### Supplied data
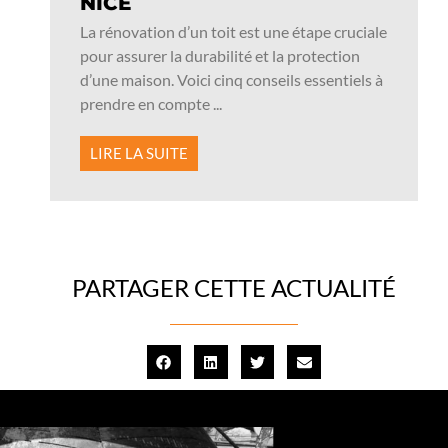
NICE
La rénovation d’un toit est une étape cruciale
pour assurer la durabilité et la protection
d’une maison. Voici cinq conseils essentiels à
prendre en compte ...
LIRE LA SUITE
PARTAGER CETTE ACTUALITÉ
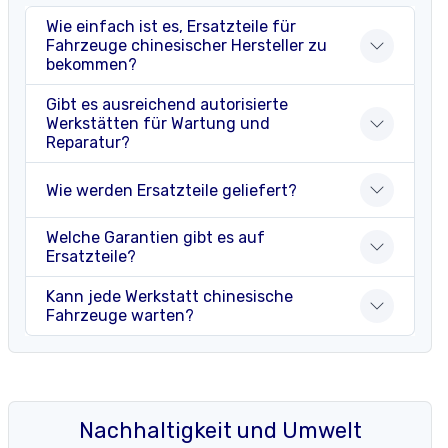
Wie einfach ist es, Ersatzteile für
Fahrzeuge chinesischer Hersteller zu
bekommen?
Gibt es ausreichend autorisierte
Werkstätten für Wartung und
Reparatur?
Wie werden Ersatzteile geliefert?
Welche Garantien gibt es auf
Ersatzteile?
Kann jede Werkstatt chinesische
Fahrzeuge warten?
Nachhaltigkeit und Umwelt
---
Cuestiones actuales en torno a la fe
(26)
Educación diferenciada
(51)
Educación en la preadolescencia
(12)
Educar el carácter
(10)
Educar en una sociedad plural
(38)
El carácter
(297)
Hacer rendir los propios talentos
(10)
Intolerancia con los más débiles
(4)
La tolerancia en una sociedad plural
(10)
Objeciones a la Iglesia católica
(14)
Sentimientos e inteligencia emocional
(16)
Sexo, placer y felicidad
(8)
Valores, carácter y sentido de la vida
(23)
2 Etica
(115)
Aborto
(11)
* * *
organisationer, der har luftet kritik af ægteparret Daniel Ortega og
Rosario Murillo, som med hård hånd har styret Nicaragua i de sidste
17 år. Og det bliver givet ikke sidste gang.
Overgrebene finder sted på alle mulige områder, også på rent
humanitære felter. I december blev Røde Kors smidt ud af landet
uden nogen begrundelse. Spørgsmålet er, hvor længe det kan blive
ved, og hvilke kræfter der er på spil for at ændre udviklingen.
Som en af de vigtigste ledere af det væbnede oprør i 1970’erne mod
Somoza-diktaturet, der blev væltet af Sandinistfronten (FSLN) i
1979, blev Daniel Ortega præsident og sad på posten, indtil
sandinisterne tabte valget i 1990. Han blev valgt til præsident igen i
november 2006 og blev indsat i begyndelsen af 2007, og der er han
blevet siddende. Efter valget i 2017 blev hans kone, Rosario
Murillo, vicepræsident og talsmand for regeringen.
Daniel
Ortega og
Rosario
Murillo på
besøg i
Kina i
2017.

### What the task asks
Throughout the material above, find each line with "Fahrzeuge" and return it.

### Solution to this exercise
Fahrzeuge chinesischer Hersteller zu
Fahrzeuge warten?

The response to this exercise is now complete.